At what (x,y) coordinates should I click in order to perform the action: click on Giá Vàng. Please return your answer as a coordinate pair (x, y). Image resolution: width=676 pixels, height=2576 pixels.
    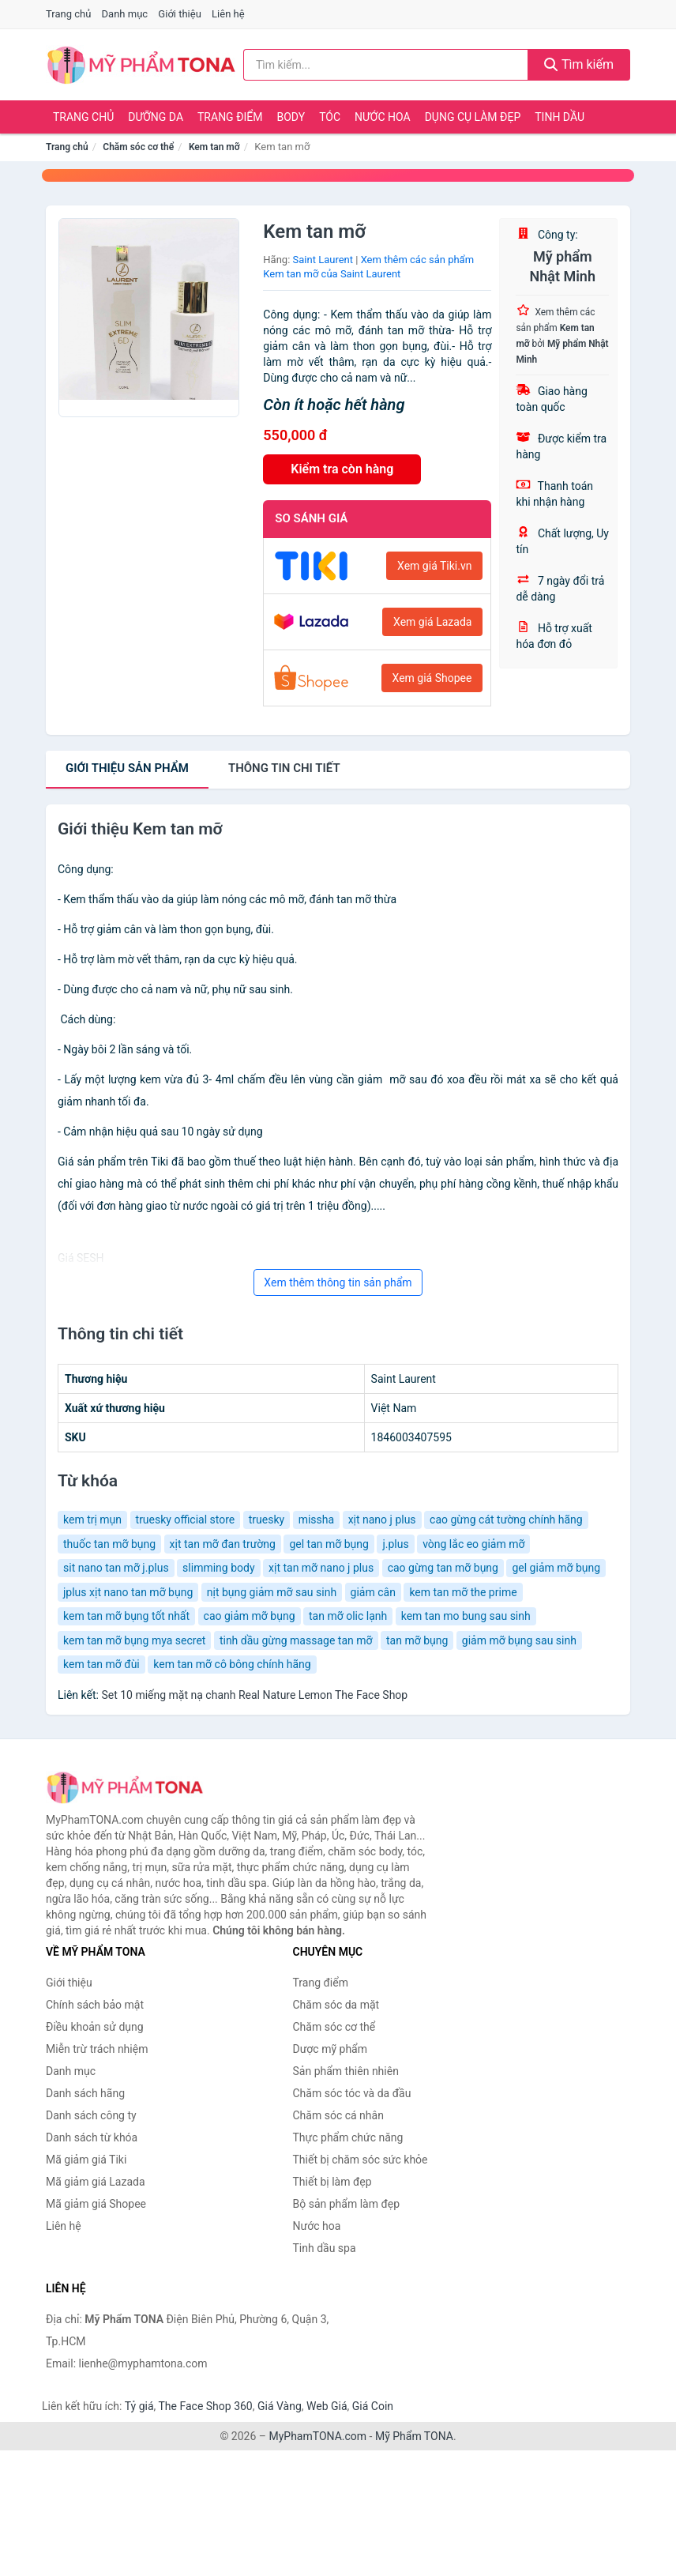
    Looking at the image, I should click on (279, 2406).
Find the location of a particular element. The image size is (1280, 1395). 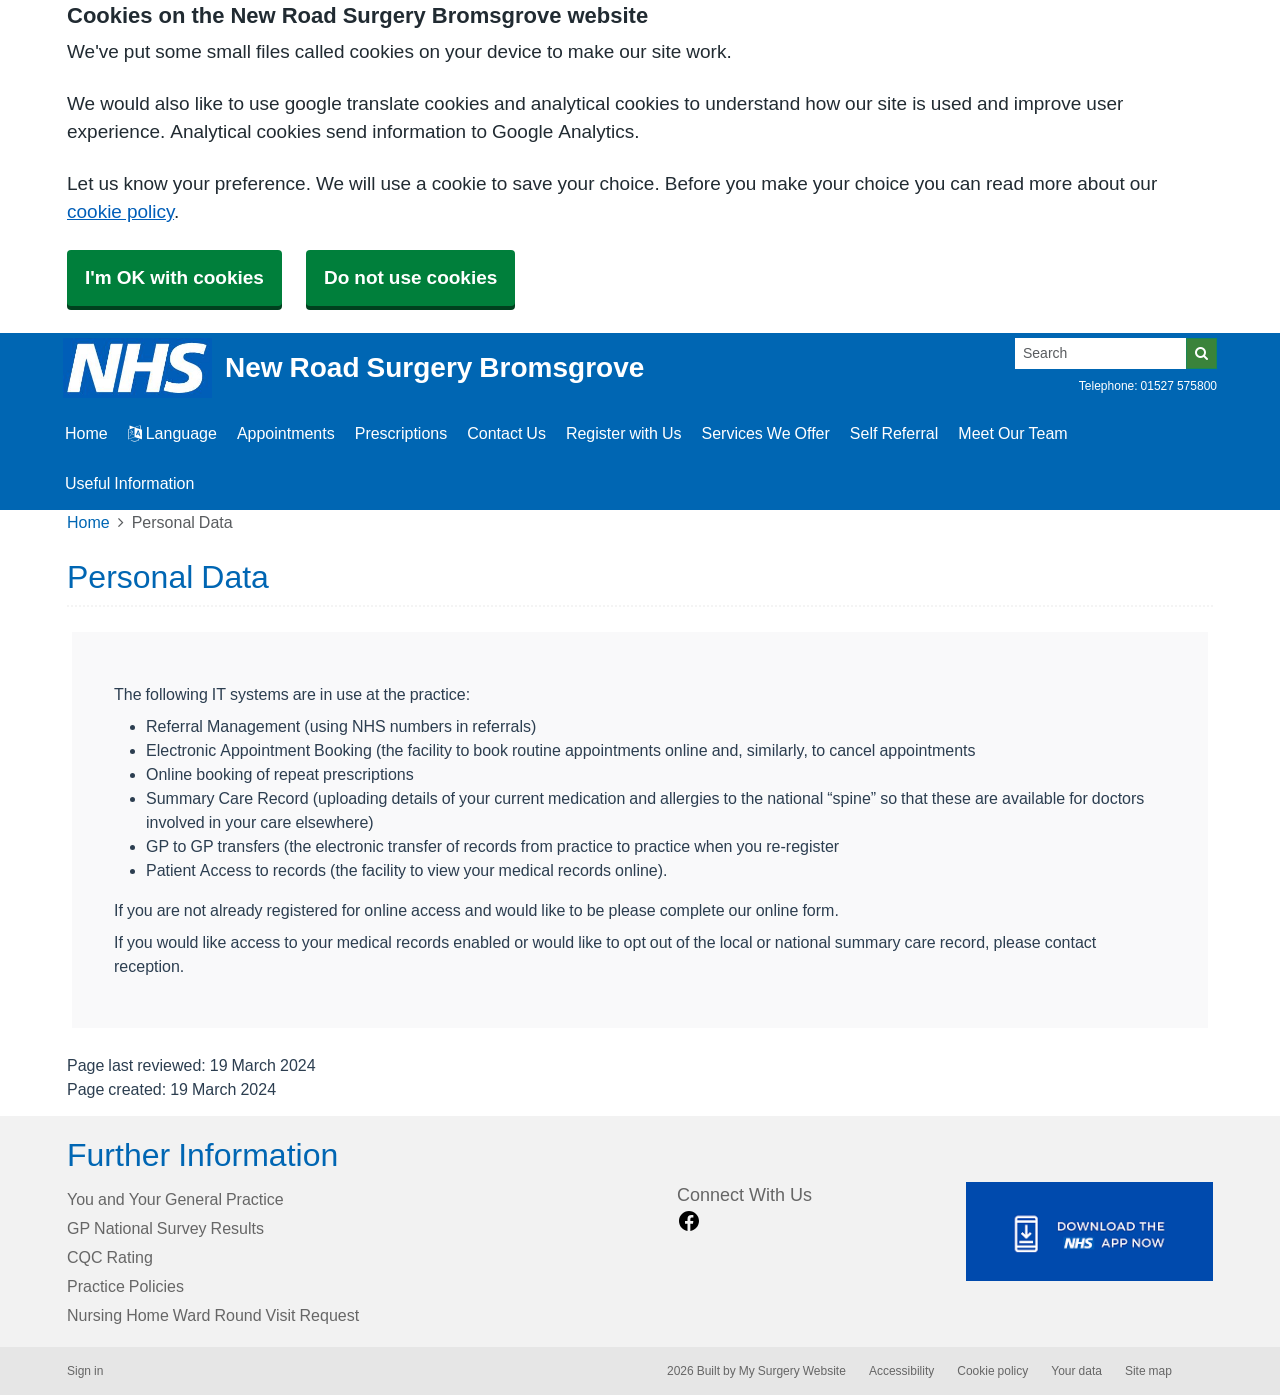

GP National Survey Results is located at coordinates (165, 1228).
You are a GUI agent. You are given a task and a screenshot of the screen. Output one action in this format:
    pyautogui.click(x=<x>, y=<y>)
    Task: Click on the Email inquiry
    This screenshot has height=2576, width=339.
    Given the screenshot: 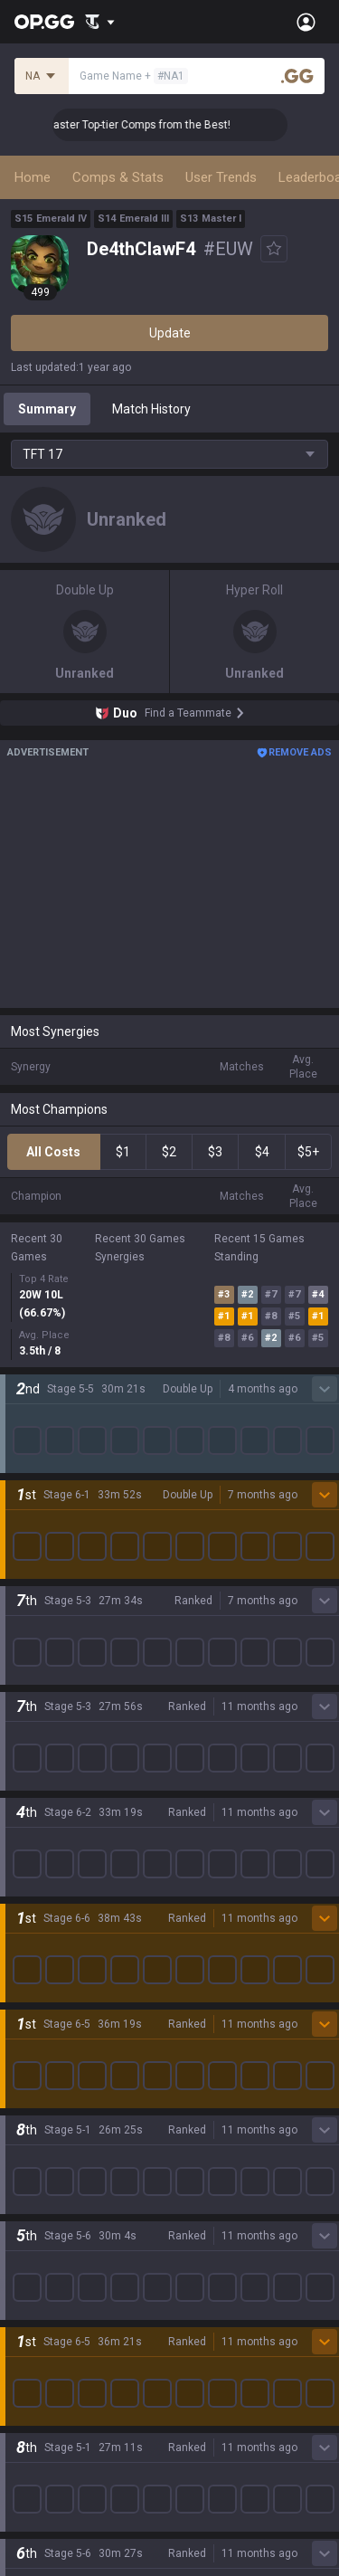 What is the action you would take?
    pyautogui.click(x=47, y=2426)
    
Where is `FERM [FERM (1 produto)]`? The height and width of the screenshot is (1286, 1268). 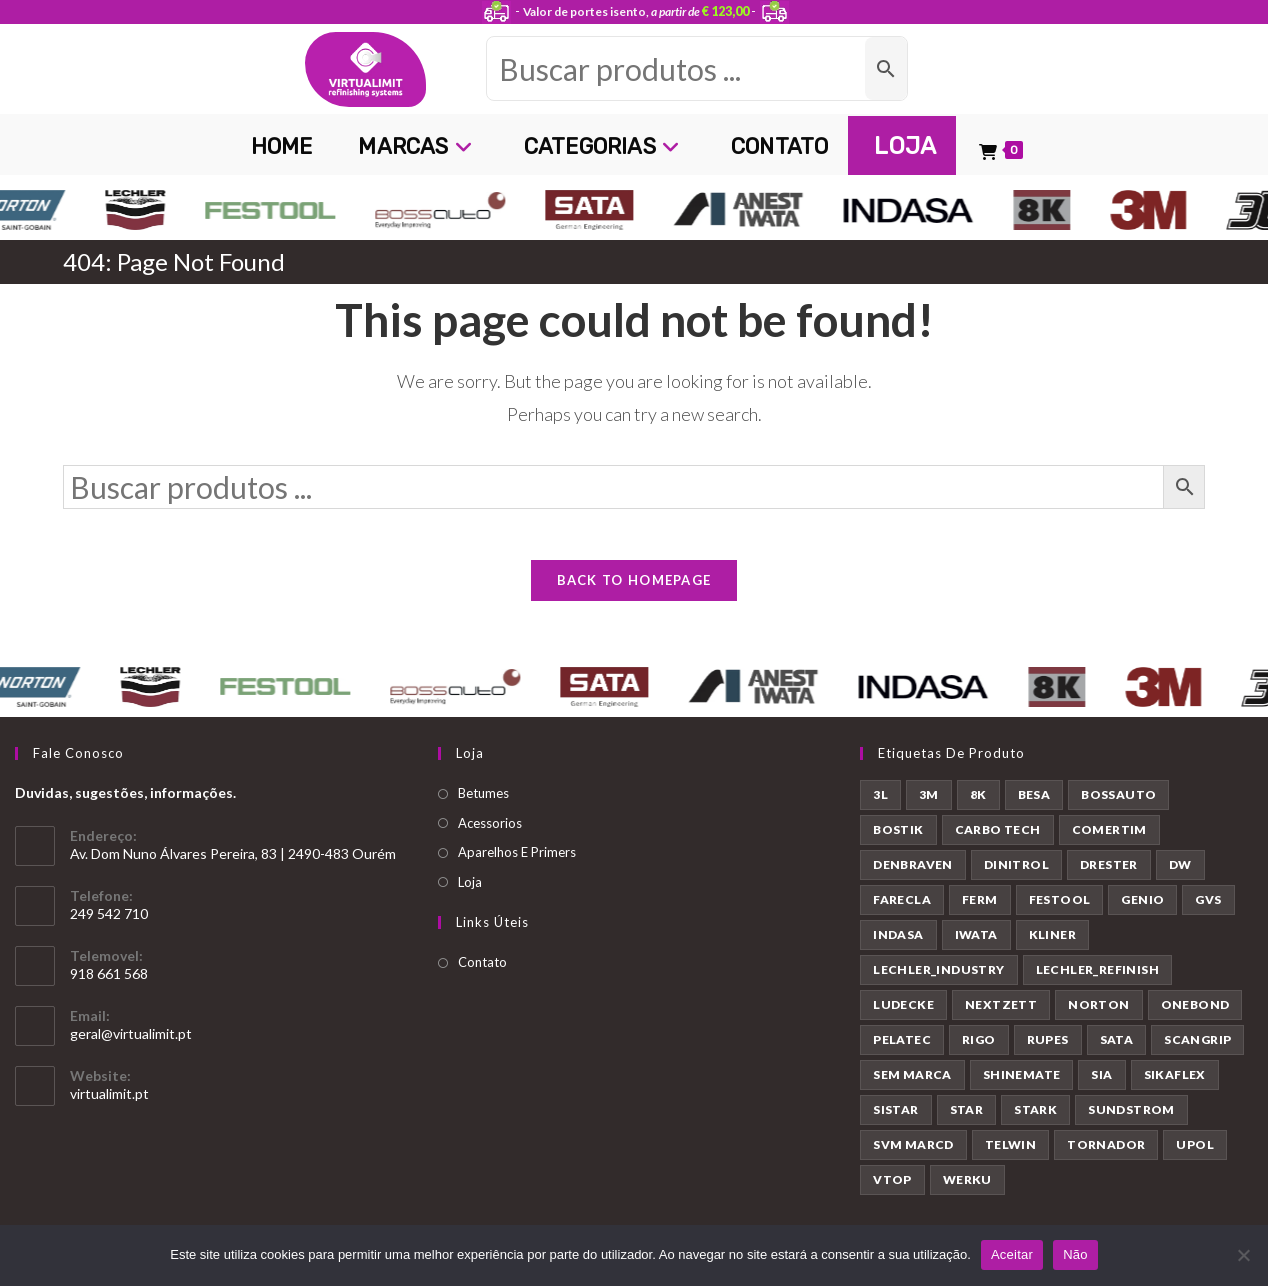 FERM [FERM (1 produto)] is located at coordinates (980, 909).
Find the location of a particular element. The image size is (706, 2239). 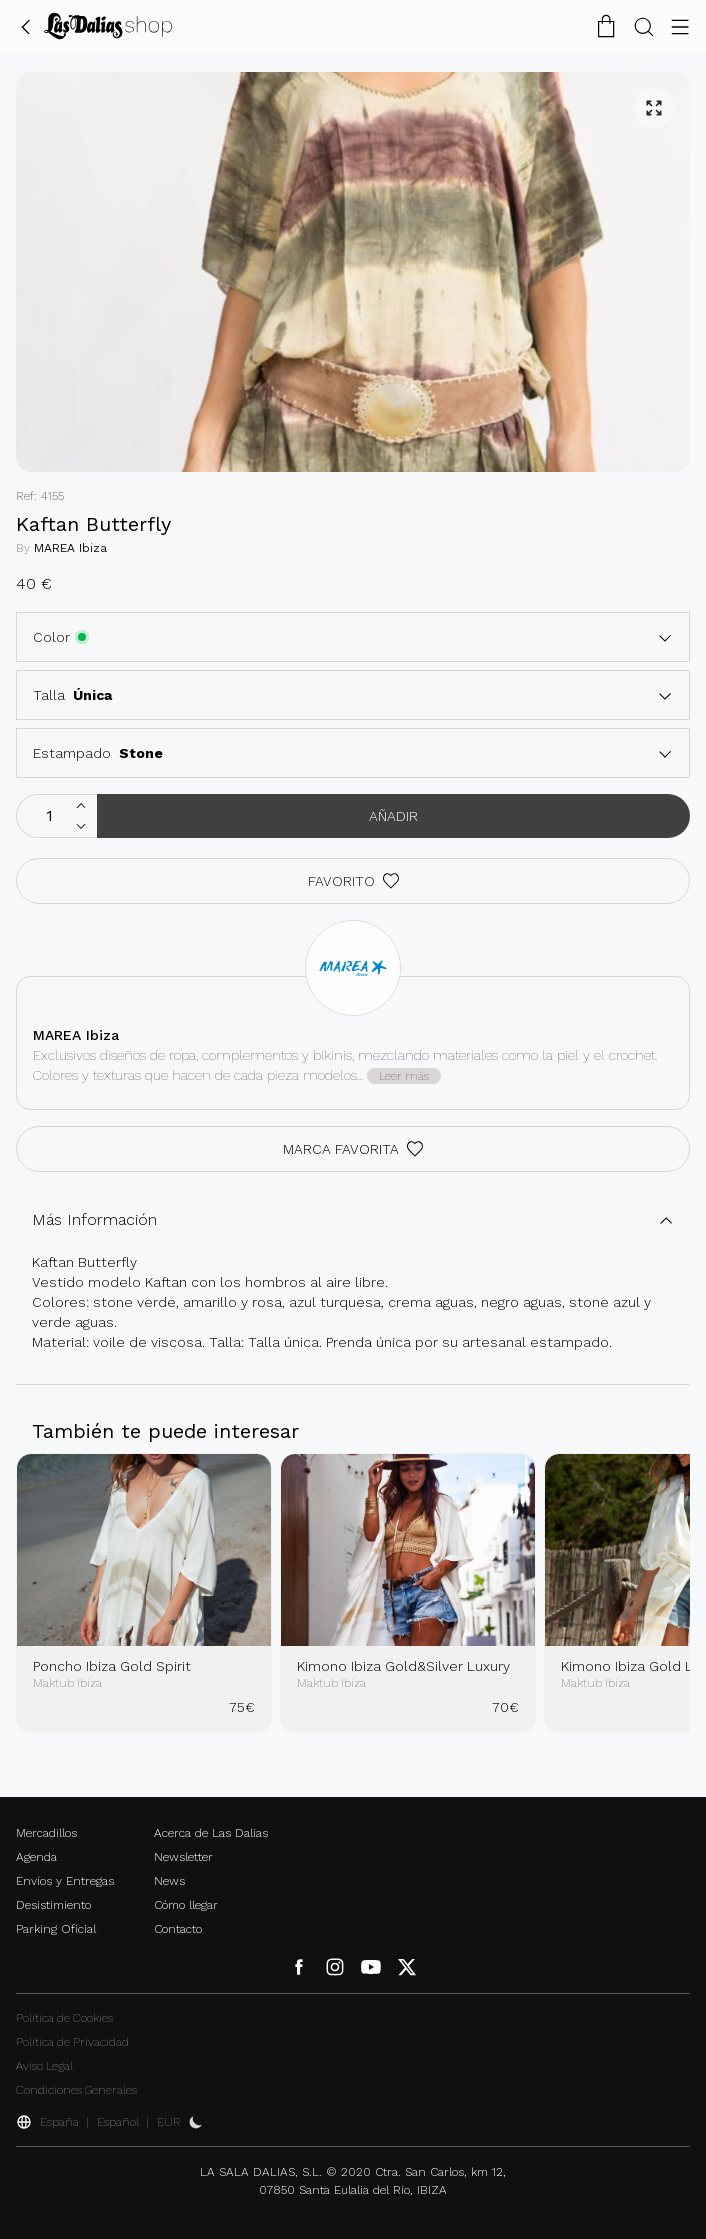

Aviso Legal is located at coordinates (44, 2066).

WORK ORDER:
Look above for the line containing "is (706, 2239).", then retype it and each line after it to the end of the records, exactly and without pictures.

SOLUTION TO THIS PROBLEM:
Find the location of a particular element. The image size is (706, 2239). 

Aviso Legal is located at coordinates (44, 2066).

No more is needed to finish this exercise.